Essential But Not Sufficient
Microsoft is estimating an x86-64 beta OS for Hammers by the end of September, with a final product by the end of this year, early next.
While this is necessary, and certainly would be bad if it didn’t happen, in-and-of-itself, it’s not great news.
Based on all the Hammer benchmarks we’ve seen so far, Hammer processors are going to need x86-64 to shine. This makes availability of x86-64 software over the next six months to a year critical.
The Hammer platform is like a house, and software is furniture for the house.
Getting an MS x86-64 OS for the desktop is like getting a kitchen table and chairs for the house. You certainly want that; it’s a lot better than eating from the floor, but you’d hardly call the house fully furnished once you got that.
What prospective Hammer buyers should be watching very closely in the months ahead is the other software that gets ported over to x86-64.

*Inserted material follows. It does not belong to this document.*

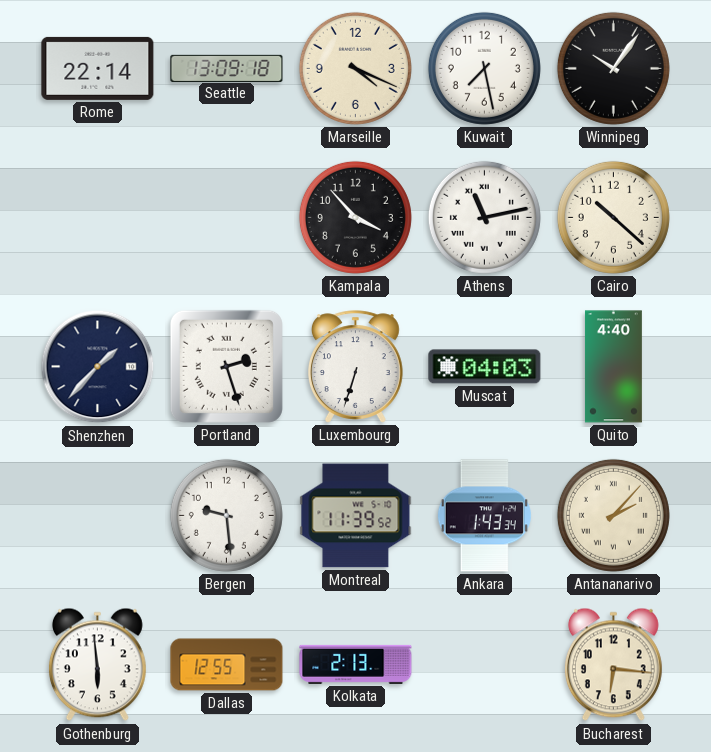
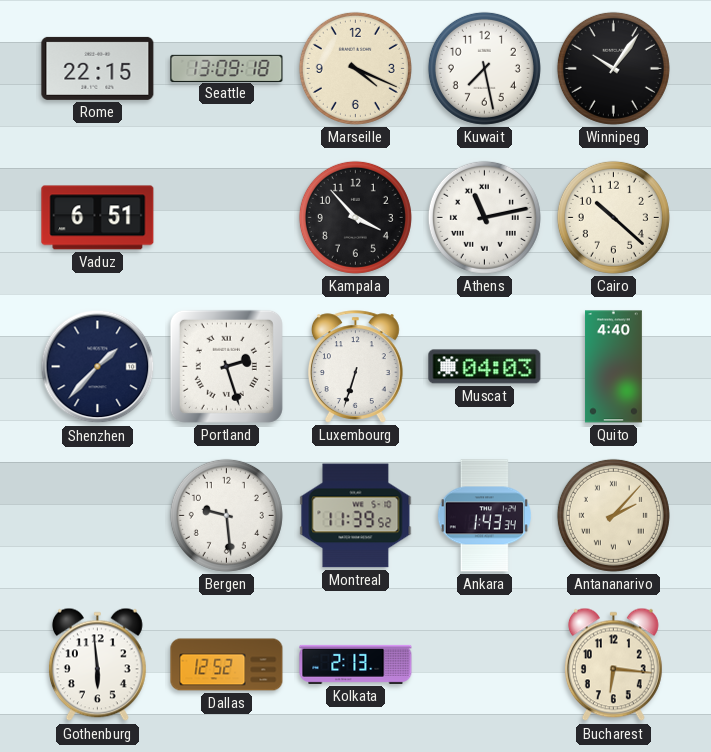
Rome: 22:14 -> 22:15
Vaduz: none -> 6:51
Dallas: 12:55 -> 12:52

So far, there haven’t been a lot of Windows desktop applications/games where the makers have declared that’s they’re going to go for it. Actually, there’s been practically none.
Yes, it’s still fairly early, but it’s something to keep an eye on. When the product debuts, look to see how many and which software companies are there raising their hands and saying, “Me, too.”
I’m not talking about having products ready; that would be too much to expect on the Windows side by late September. I’m talking about declarations of intention, as in, “We’re going to have this.”